Comment 12 for bug 1906280

Revision history for this message
Dmitrii Shcherbakov (dmitriis) wrote : Re: Charm stuck waiting for ovsdb 'no key "ovn-remote" in Open_vSwitch record'

5. in #10 I referred to an ability of a process with CAP_IPC_LOCK to bypass the RLIMIT_MEMLOCK:

https://elixir.bootlin.com/linux/v4.15.18/source/mm/mmap.c#L1300 (mlock_future_check)
  if (locked > lock_limit && !capable(CAP_IPC_LOCK))
   return -EAGAIN;

Which raises the question whether this capability needs to be effective (see man 7 capabilities) in the user namespace of the unprivileged container or in the initial user namespace.

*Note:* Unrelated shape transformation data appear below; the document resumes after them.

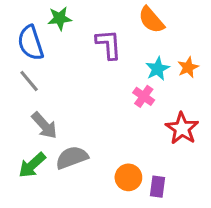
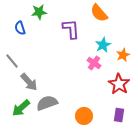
blue semicircle: (31, 43) -> (20, 28), size x0.6
orange star: (188, 67) -> (123, 55), moved
gray line: (29, 81) -> (12, 61), moved
purple rectangle: (157, 187) -> (119, 115), moved

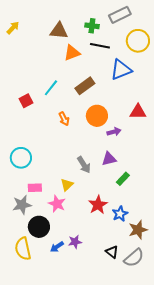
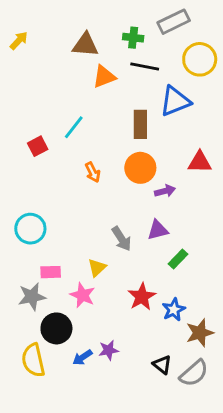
brown rectangle: (85, 86) -> (140, 124), moved, turned -54

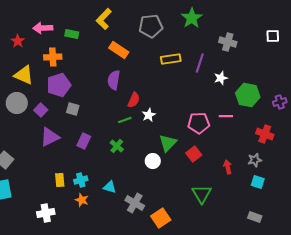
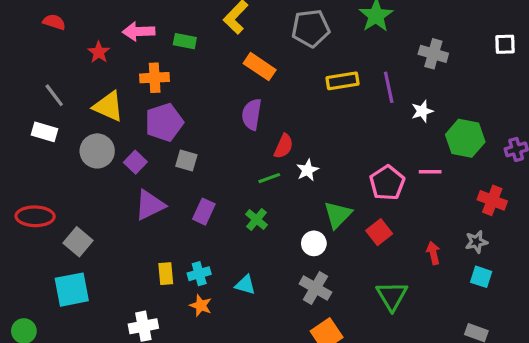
purple line: (200, 63) -> (389, 87), turned -30
pink pentagon: (199, 123) -> (387, 183), turned -30
gray cross: (135, 203) -> (315, 288), moved

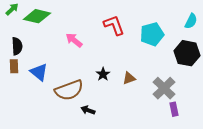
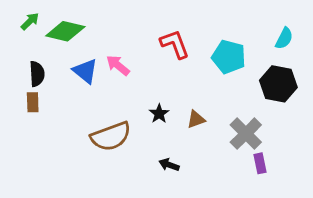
cyan pentagon: (152, 34) -> (229, 57), turned 30
blue triangle: (39, 72) -> (85, 71), moved
black arrow: (88, 110) -> (169, 165), moved

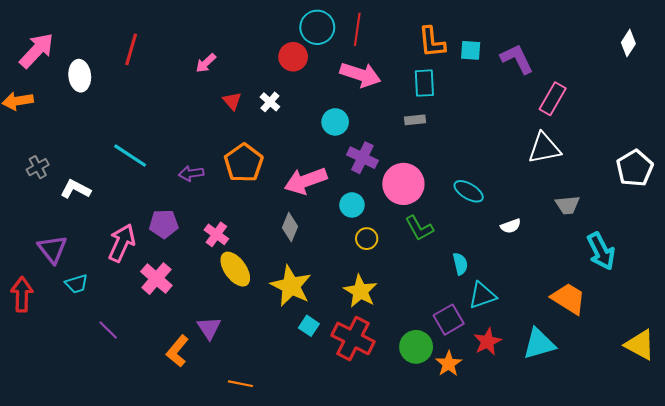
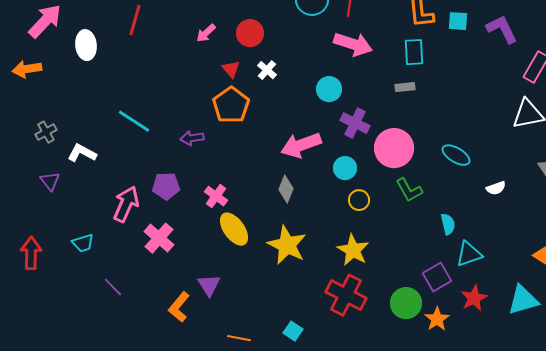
red circle: (293, 57) -> (250, 33), moved
orange pentagon: (244, 163) -> (231, 105), moved
purple triangle: (52, 249) -> (50, 181), moved, size x0.7
cyan square: (309, 326) -> (293, 331), moved

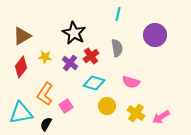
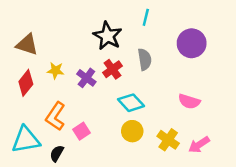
black star: (74, 33) -> (107, 36), moved
brown triangle: (22, 36) -> (27, 45), turned 48
pink semicircle: (131, 82) -> (189, 101), moved
cyan diamond: (94, 83) -> (131, 103), moved, turned 30

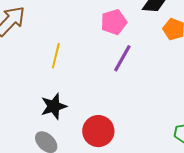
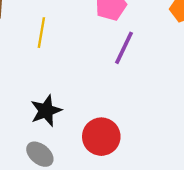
yellow line: (56, 56) -> (41, 33), moved

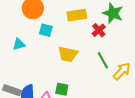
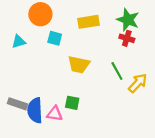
red cross: (99, 30) -> (127, 38), moved, turned -32
cyan triangle: (19, 44) -> (19, 42), moved

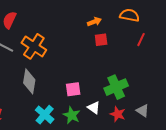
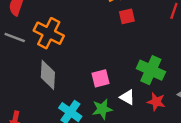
green cross: (116, 87) -> (151, 70), turned -35
green star: (72, 115) -> (102, 109), turned -30

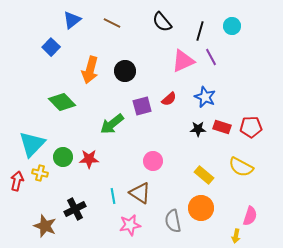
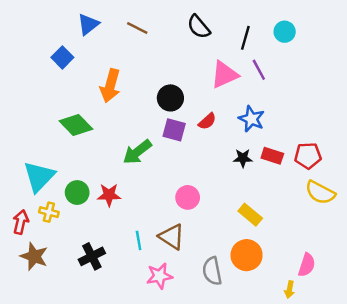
black circle: (125, 71) -> (170, 98), moved
purple square: (142, 106) -> (174, 130), turned 30
yellow semicircle: (241, 167) -> (320, 193), moved
brown star: (45, 226) -> (34, 256), moved

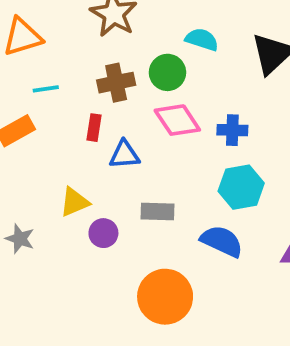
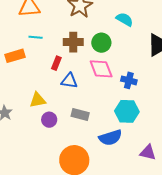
cyan semicircle: (202, 39) -> (125, 19), moved
blue semicircle: (222, 241) -> (110, 138), turned 125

Based on what I see, CAP_IPC_LOCK is not dropped for unprivileged containers (also based on a comment from Stephane here https://discuss.linuxcontainers.org/t/how-to-add-cap-ipc-lock-capabilities-to-container/484/2):

$ ps 17228
  PID TTY STAT TIME COMMAND
17228 ? Ss 0:00 /sbin/init

$ grep Cap /proc/17228/status
CapInh: 0000000000000000
CapPrm: 0000003fffffffff
CapEff: 0000003fffffffff
CapBnd: 0000003fffffffff
CapAmb: 0000000000000000

$ capsh --decode=0000003fffffffff
0x0000003fffffffff=cap_chown,cap_dac_override,cap_dac_read_search,cap_fowner,cap_fsetid,cap_kill,cap_setgid,cap_setuid,cap_setpcap,cap_linux_immutable,cap_net_bind_service,cap_net_broadcast,cap_net_admin,cap_net_raw,cap_ipc_lock,cap_ipc_owner,cap_sys_module,cap_sys_rawio,cap_sys_chroot,cap_sys_ptrace,cap_sys_pacct,cap_sys_admin,cap_sys_boot,cap_sys_nice,cap_sys_resource,cap_sys_time,cap_sys_tty_config,cap_mknod,cap_lease,cap_audit_write,cap_audit_control,cap_setfcap,cap_mac_override,cap_mac_admin,cap_syslog,cap_wake_alarm,cap_block_suspend,cap_audit_read

The "capable" function in the kernel checks the presence of a capability for the **initial** user namespace (the function comments seem to refer to that as having a "superior capability")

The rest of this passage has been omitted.